*** DATA SUPPLIED

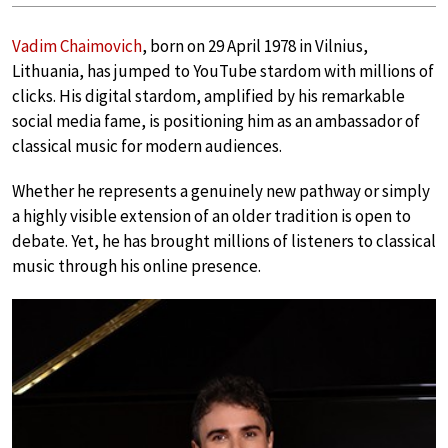
Vadim Chaimovich
, born on 29 April 1978 in Vilnius,
Lithuania, has jumped to YouTube stardom with millions of
clicks. His digital stardom, amplified by his remarkable
social media fame, is positioning him as an ambassador of
classical music for modern audiences.
Whether he represents a genuinely new pathway or simply
a highly visible extension of an older tradition is open to
debate. Yet, he has brought millions of listeners to classical
music through his online presence.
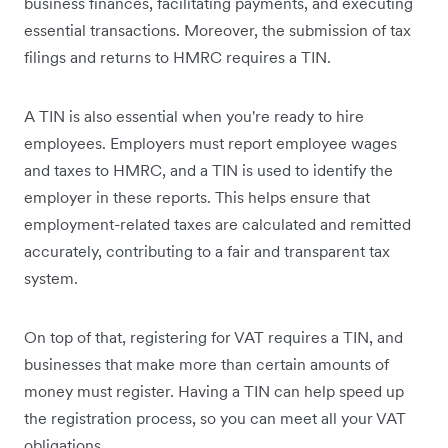
business finances, facilitating payments, and executing
essential transactions. Moreover, the submission of tax
filings and returns to HMRC requires a TIN.
A TIN is also essential when you're ready to hire
employees. Employers must report employee wages
and taxes to HMRC, and a TIN is used to identify the
employer in these reports. This helps ensure that
employment-related taxes are calculated and remitted
accurately, contributing to a fair and transparent tax
system.
On top of that, registering for VAT requires a TIN, and
businesses that make more than certain amounts of
money must register. Having a TIN can help speed up
the registration process, so you can meet all your VAT
obligations.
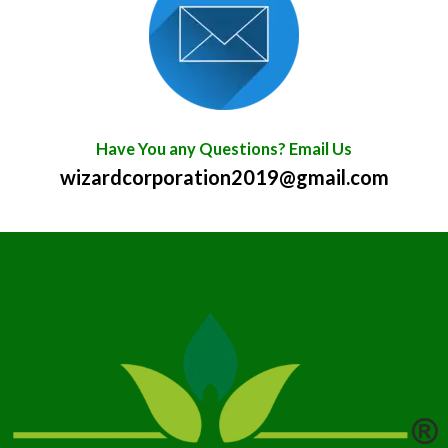
Have You any Questions? Email Us
wizardcorporation2019@gmail.com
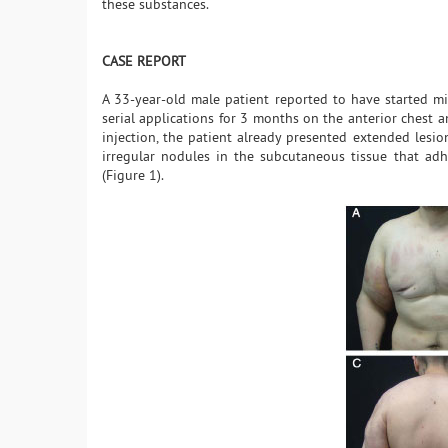
these substances.
CASE REPORT
A 33-year-old male patient reported to have started m
serial applications for 3 months on the anterior chest 
injection, the patient already presented extended lesio
irregular nodules in the subcutaneous tissue that adhe
(Figure 1).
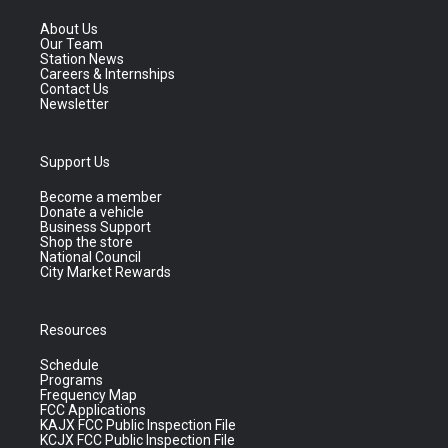
About Us
Our Team
Station News
Careers & Internships
Contact Us
Newsletter
Support Us
Become a member
Donate a vehicle
Business Support
Shop the store
National Council
City Market Rewards
Resources
Schedule
Programs
Frequency Map
FCC Applications
KAJX FCC Public Inspection File
KCJX FCC Public Inspection File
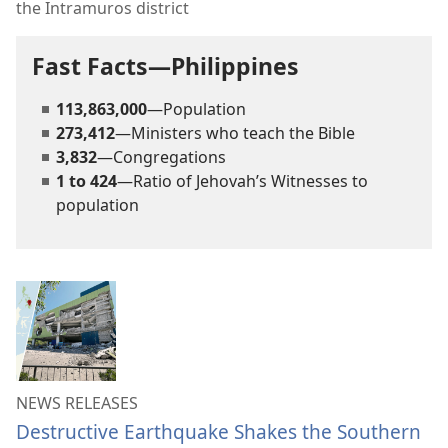
the Intramuros district
Fast Facts—Philippines
113,863,000
—Population
273,412
—Ministers who teach the Bible
3,832
—Congregations
1 to 424
—Ratio of Jehovah’s Witnesses to
population
NEWS RELEASES
Destructive Earthquake Shakes the Southern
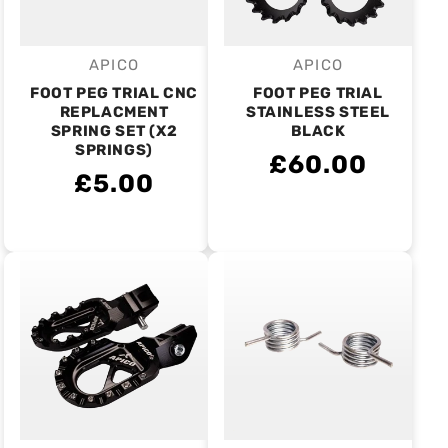
APICO
APICO
Vendor:
Vendor:
FOOT PEG TRIAL CNC
FOOT PEG TRIAL
REPLACMENT
STAINLESS STEEL
SPRING SET (X2
BLACK
SPRINGS)
£60.00
£5.00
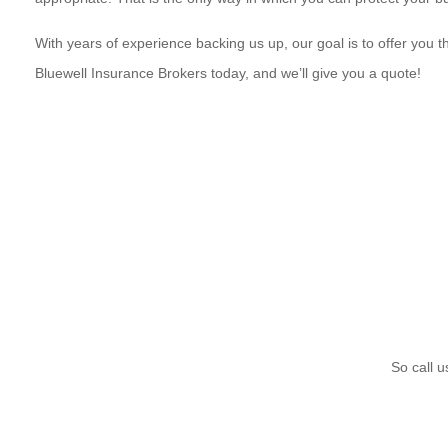
With years of experience backing us up, our goal is to offer you 
Bluewell Insurance Brokers today, and we’ll give you a quote!
So call u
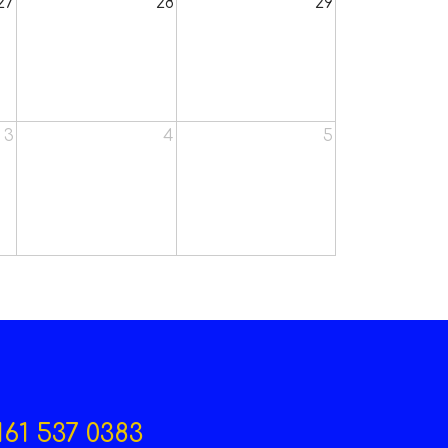
27
28
29
3
4
5
161 537 0383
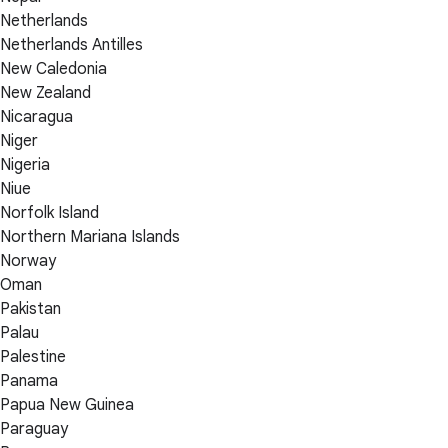
Netherlands
Netherlands Antilles
New Caledonia
New Zealand
Nicaragua
Niger
Nigeria
Niue
Norfolk Island
Northern Mariana Islands
Norway
Oman
Pakistan
Palau
Palestine
Panama
Papua New Guinea
Paraguay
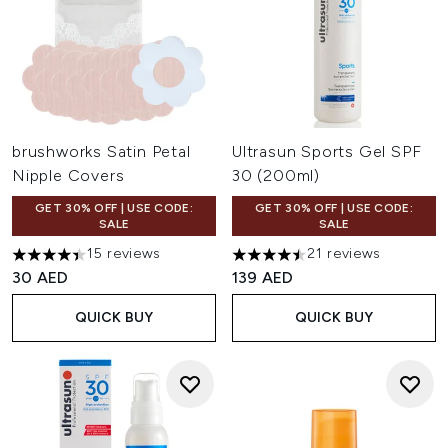
brushworks Satin Petal
Ultrasun Sports Gel SPF
Nipple Covers
30 (200ml)
GET 30% OFF | USE CODE:
GET 30% OFF | USE CODE:
SALE
SALE
15 reviews
21 reviews
4.4 stars out of a maximum of 5
4.48 stars out of a maximum 
30 AED
139 AED
QUICK BUY
QUICK BUY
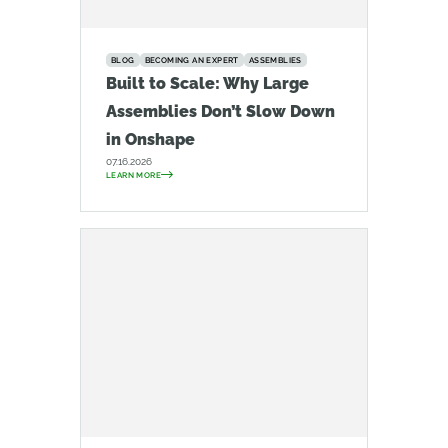
BLOG
BECOMING AN EXPERT
ASSEMBLIES
Built to Scale: Why Large
Assemblies Don’t Slow Down
in Onshape
07.16.2026
LEARN MORE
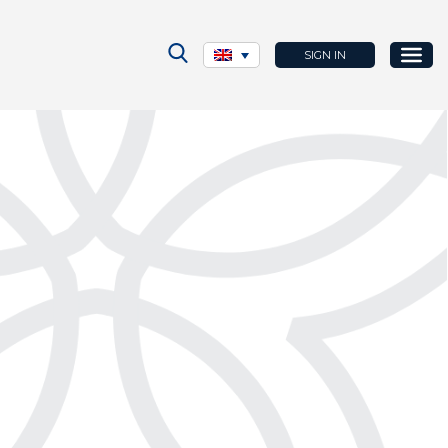
SIGN IN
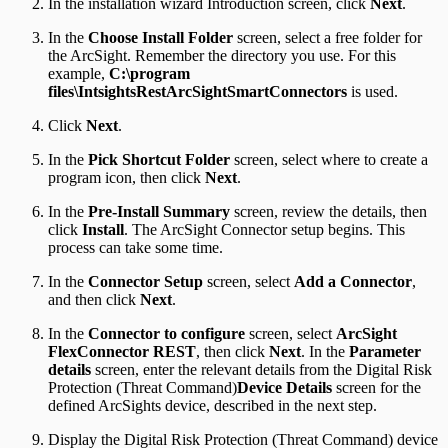
In the installation wizard Introduction screen, click
Next
.
In the
Choose Install Folder
screen, select a free folder for
the ArcSight. Remember the directory you use. For this
example,
C:\program
files\IntsightsRestArcSightSmartConnectors
is used.
Click
Next
.
In the
Pick Shortcut Folder
screen, select where to create a
program icon, then click
Next
.
In the
Pre-Install Summary
screen, review the details, then
click
Install
. The ArcSight Connector setup begins. This
process can take some time.
In the
Connector Setup
screen, select
Add a Connector
,
and then click
Next
.
In the
Connector to configure
screen, select
ArcSight
FlexConnector REST
, then click
Next
. In the
Parameter
details
screen, enter the relevant details from the Digital Risk
Protection (Threat Command)
Device Details
screen for the
defined ArcSights device, described in the next step.
Display the Digital Risk Protection (Threat Command) device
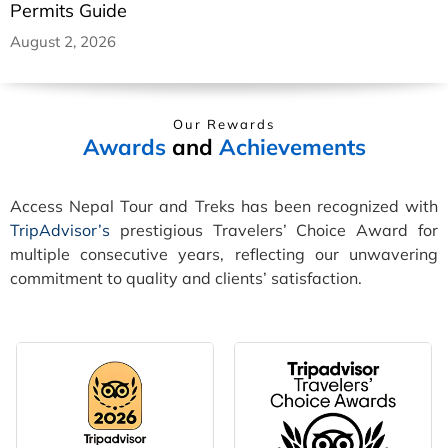
Permits Guide
August 2, 2026
Our Rewards
Awards
and
Achievements
Access Nepal Tour and Treks has been recognized with
TripAdvisor’s
prestigious Travelers’ Choice Award for
multiple consecutive years, reflecting our unwavering
commitment to quality and clients’ satisfaction.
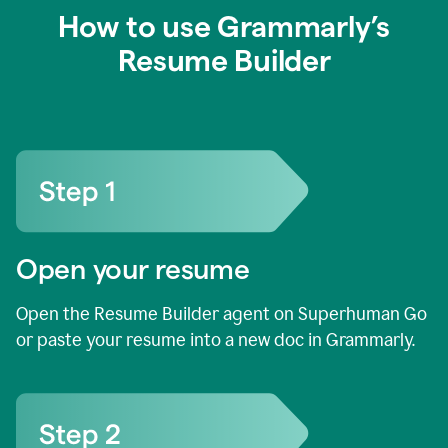
How to use Grammarly’s
Resume Builder
Open your resume
Open the Resume Builder agent on Superhuman Go
or paste your resume into a new doc in Grammarly.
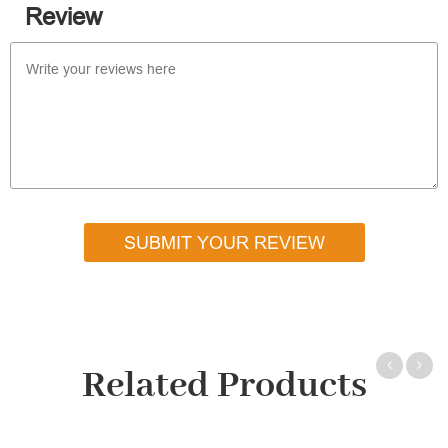
Review
SUBMIT YOUR REVIEW
Related Products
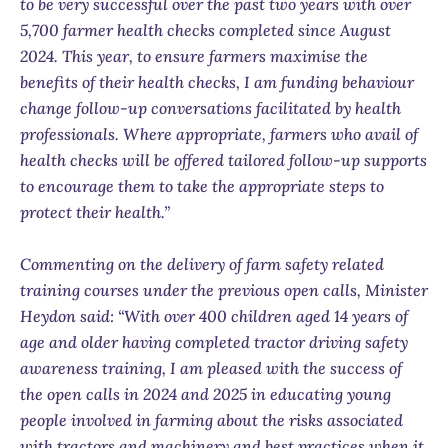
to be very successful over the past two years with over
5,700 farmer health checks completed since August
2024. This year, to ensure farmers maximise the
benefits of their health checks, I am funding behaviour
change follow-up conversations facilitated by health
professionals. Where appropriate, farmers who avail of
health checks will be offered tailored follow-up supports
to encourage them to take the appropriate steps to
protect their health.”
Commenting on the delivery of farm safety related
training courses under the previous open calls, Minister
Heydon said: “With over 400 children aged 14 years of
age and older having completed tractor driving safety
awareness training, I am pleased with the success of
the open calls in 2024 and 2025 in educating young
people involved in farming about the risks associated
with tractors and machinery and best practices when it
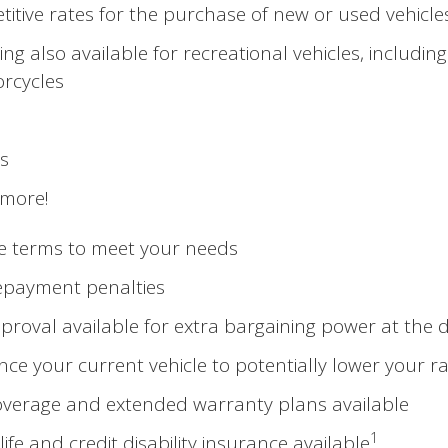
itive rates for the purchase of new or used vehicle
ing also available for recreational vehicles, including
rcycles
s
more!
le terms to meet your needs
epayment penalties
proval available for extra bargaining power at the 
nce your current vehicle to potentially lower your r
verage and extended warranty plans available
1
life and credit disability insurance available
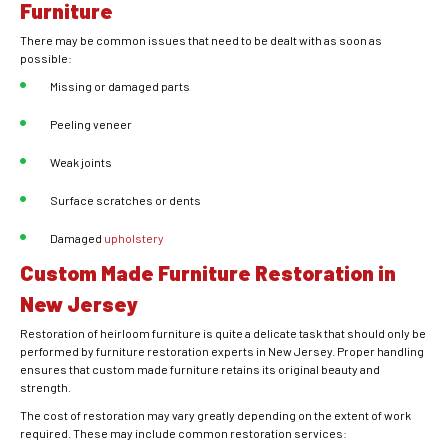
Furniture
There may be common issues that need to be dealt with as soon as
possible:
Missing or damaged parts
Peeling veneer
Weak joints
Surface scratches or dents
Damaged
upholstery
Custom Made Furniture Restoration in
New Jersey
Restoration of heirloom furniture is quite a delicate task that should only be
performed by furniture restoration experts in New Jersey. Proper handling
ensures that custom made furniture retains its original beauty and
strength.
The cost of restoration may vary greatly depending on the extent of work
required. These may include common restoration services:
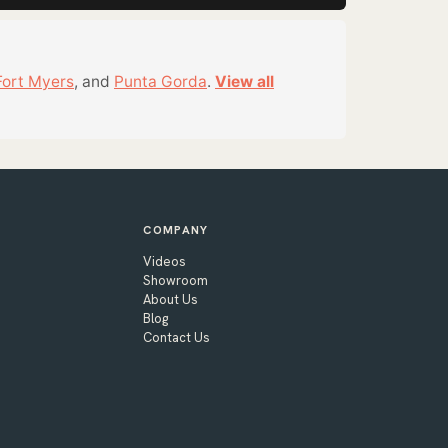
Fort Myers
, and
Punta Gorda
.
View all
COMPANY
Videos
Showroom
About Us
Blog
Contact Us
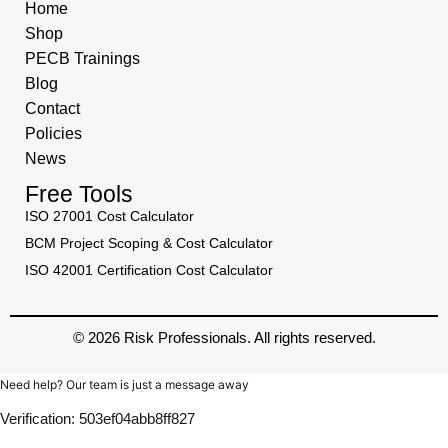
Home
Shop
PECB Trainings
Blog
Contact
Policies
News
Free Tools
ISO 27001 Cost Calculator
BCM Project Scoping & Cost Calculator
ISO 42001 Certification Cost Calculator
© 2026 Risk Professionals. All rights reserved.
Need help? Our team is just a message away
Verification: 503ef04abb8ff827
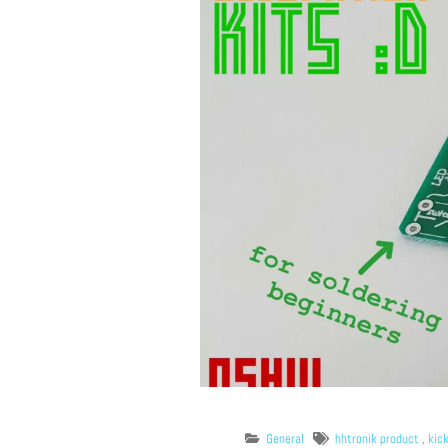
General
hhtronik product
,
kic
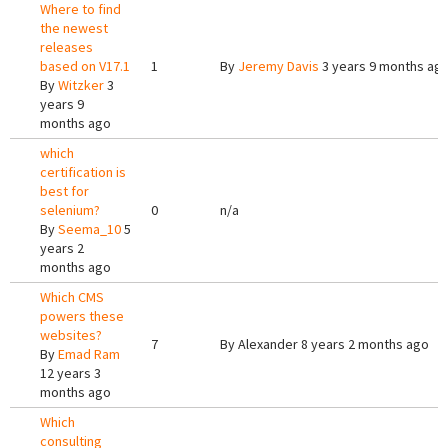
Where to find
the newest
releases
based on V17.1
1
By
Jeremy Davis
3 years 9 months ag
By
Witzker
3
years 9
months ago
which
certification is
best for
selenium?
0
n/a
By
Seema_10
5
years 2
months ago
Which CMS
powers these
websites?
7
By
Alexander
8 years 2 months ago
By
Emad Ram
12 years 3
months ago
Which
consulting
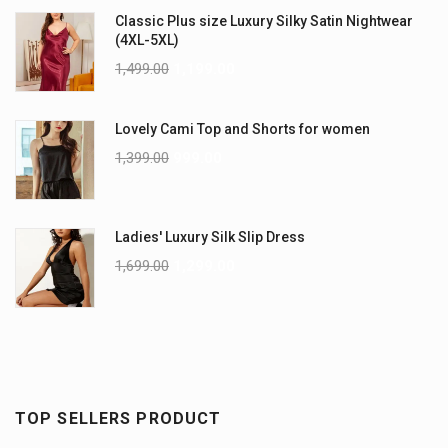
Classic Plus size Luxury Silky Satin Nightwear
(4XL-5XL)
1,499.00
1,199.00
Lovely Cami Top and Shorts for women
1,399.00
999.00
Ladies' Luxury Silk Slip Dress
1,699.00
1,299.00
TOP SELLERS PRODUCT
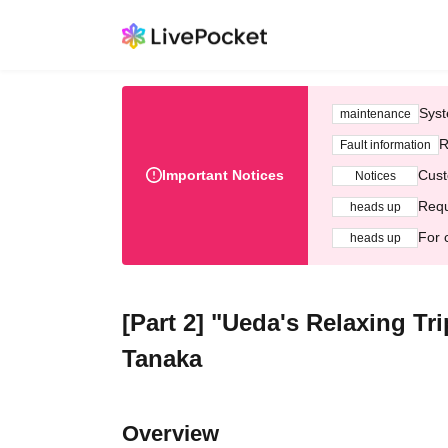
Syst
maintenance
R
Fault information
Important Notices
Cust
Notices
Requ
heads up
For 
heads up
[Part 2] "Ueda's Relaxing T
Tanaka
Overview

******

■ **TASK BRIEF**
Write the material out again exactly. Do not include the pictures.

■ **RESPONSE**
Vadim Chaimovich
, born on 29 April 1978 in Vilnius,
Lithuania, has jumped to YouTube stardom with millions of
clicks. His digital stardom, amplified by his remarkable
social media fame, is positioning him as an ambassador of
classical music for modern audiences.
Whether he represents a genuinely new pathway or simply
a highly visible extension of an older tradition is open to
debate. Yet, he has brought millions of listeners to classical
music through his online presence.
business finances, facilitating payments, and executing
essential transactions. Moreover, the submission of tax
filings and returns to HMRC requires a TIN.
A TIN is also essential when you're ready to hire
employees. Employers must report employee wages
and taxes to HMRC, and a TIN is used to identify the
employer in these reports. This helps ensure that
employment-related taxes are calculated and remitted
accurately, contributing to a fair and transparent tax
system.
On top of that, registering for VAT requires a TIN, and
businesses that make more than certain amounts of
money must register. Having a TIN can help speed up
the registration process, so you can meet all your VAT
obligations.
Have You any Questions? Email Us
wizardcorporation2019@gmail.com
these substances.
CASE REPORT
A 33-year-old male patient reported to have started m
serial applications for 3 months on the anterior chest 
injection, the patient already presented extended lesio
irregular nodules in the subcutaneous tissue that adhe
(Figure 1).
About Us
Our Team
Station News
Careers & Internships
Contact Us
Newsletter
Support Us
Become a member
Donate a vehicle
Business Support
Shop the store
National Council
City Market Rewards
Resources
Schedule
Programs
Frequency Map
FCC Applications
KAJX FCC Public Inspection File
KCJX FCC Public Inspection File
the Intramuros district
Fast Facts—Philippines
113,863,000
—Population
273,412
—Ministers who teach the Bible
3,832
—Congregations
1 to 424
—Ratio of Jehovah’s Witnesses to
population
NEWS RELEASES
Destructive Earthquake Shakes the Southern
APICO
APICO
Vendor:
Vendor:
FOOT PEG TRIAL CNC
FOOT PEG TRIAL
REPLACMENT
STAINLESS STEEL
SPRING SET (X2
BLACK
SPRINGS)
£60.00
£5.00
With years of experience backing us up, our goal is to offer you 
Bluewell Insurance Brokers today, and we’ll give you a quote!
So call u
27
28
29
3
4
5
161 537 0383
Netherlands
Netherlands Antilles
New Caledonia
New Zealand
Nicaragua
Niger
Nigeria
Niue
Norfolk Island
Northern Mariana Islands
Norway
Oman
Pakistan
Palau
Palestine
Panama
Papua New Guinea
Paraguay
brushworks Satin Petal
Ultrasun Sports Gel SPF
Nipple Covers
30 (200ml)
GET 30% OFF | USE CODE:
GET 30% OFF | USE CODE:
SALE
SALE
15 reviews
21 reviews
4.4 stars out of a maximum of 5
4.48 stars out of a maximum 
30 AED
139 AED
QUICK BUY
QUICK BUY
BLOG
BECOMING AN EXPERT
ASSEMBLIES
Built to Scale: Why Large
Assemblies Don’t Slow Down
in Onshape
07.16.2026
LEARN MORE
SIGN IN
In the installation wizard Introduction screen, click
Next
.
In the
Choose Install Folder
screen, select a free folder for
the ArcSight. Remember the directory you use. For this
example,
C:\program
files\IntsightsRestArcSightSmartConnectors
is used.
Click
Next
.
In the
Pick Shortcut Folder
screen, select where to create a
program icon, then click
Next
.
In the
Pre-Install Summary
screen, review the details, then
click
Install
. The ArcSight Connector setup begins. This
process can take some time.
In the
Connector Setup
screen, select
Add a Connector
,
and then click
Next
.
In the
Connector to configure
screen, select
ArcSight
FlexConnector REST
, then click
Next
. In the
Parameter
details
screen, enter the relevant details from the Digital Risk
Protection (Threat Command)
Device Details
screen for the
defined ArcSights device, described in the next step.
Display the Digital Risk Protection (Threat Command) device
Permits Guide
August 2, 2026
Our Rewards
Awards
and
Achievements
Access Nepal Tour and Treks has been recognized with
TripAdvisor’s
prestigious Travelers’ Choice Award for
multiple consecutive years, reflecting our unwavering
commitment to quality and clients’ satisfaction.
How to use Grammarly’s
Resume Builder
Open your resume
Open the Resume Builder agent on Superhuman Go
or paste your resume into a new doc in Grammarly.
Review
SUBMIT YOUR REVIEW
Related Products
to be very successful over the past two years with over
5,700 farmer health checks completed since August
2024. This year, to ensure farmers maximise the
benefits of their health checks, I am funding behaviour
change follow-up conversations facilitated by health
professionals. Where appropriate, farmers who avail of
health checks will be offered tailored follow-up supports
to encourage them to take the appropriate steps to
protect their health.”
Commenting on the delivery of farm safety related
training courses under the previous open calls, Minister
Heydon said: “With over 400 children aged 14 years of
age and older having completed tractor driving safety
awareness training, I am pleased with the success of
the open calls in 2024 and 2025 in educating young
people involved in farming about the risks associated
with tractors and machinery and best practices when it
itive rates for the purchase of new or used vehicle
ing also available for recreational vehicles, including
rcycles
s
more!
le terms to meet your needs
epayment penalties
proval available for extra bargaining power at the 
nce your current vehicle to potentially lower your r
verage and extended warranty plans available
1
life and credit disability insurance available
Furniture
There may be common issues that need to be dealt with as soon as
possible:
Missing or damaged parts
Peeling veneer
Weak joints
Surface scratches or dents
Damaged
upholstery
Custom Made Furniture Restoration in
New Jersey
Restoration of heirloom furniture is quite a delicate task that should only be
performed by furniture restoration experts in New Jersey. Proper handling
ensures that custom made furniture retains its original beauty and
strength.
The cost of restoration may vary greatly depending on the extent of work
required. These may include common restoration services:
Fort Myers
, and
Punta Gorda
.
View all
COMPANY
Videos
Showroom
About Us
Blog
Contact Us
Home
Shop
PECB Trainings
Blog
Contact
Policies
News
Free Tools
ISO 27001 Cost Calculator
BCM Project Scoping & Cost Calculator
ISO 42001 Certification Cost Calculator
© 2026 Risk Professionals. All rights reserved.
Need help? Our team is just a message away
Verification: 503ef04abb8ff827
General
hhtronik product
,
kic
Where to find
the newest
releases
based on V17.1
1
By
Jeremy Davis
3 years 9 months ag
By
Witzker
3
years 9
months ago
which
certification is
best for
selenium?
0
n/a
By
Seema_10
5
years 2
months ago
Which CMS
powers these
websites?
7
By
Alexander
8 years 2 months ago
By
Emad Ram
12 years 3
months ago
Which
consulting
Classic Plus size Luxury Silky Satin Nightwear
(4XL-5XL)
1,499.00
1,199.00
Lovely Cami Top and Shorts for women
1,399.00
999.00
Ladies' Luxury Silk Slip Dress
1,699.00
1,299.00
TOP SELLERS PRODUCT
Syst
maintenance
R
Fault information
Important Notices
Cust
Notices
Requ
heads up
For 
heads up
[Part 2] "Ueda's Relaxing T
Tanaka
Overview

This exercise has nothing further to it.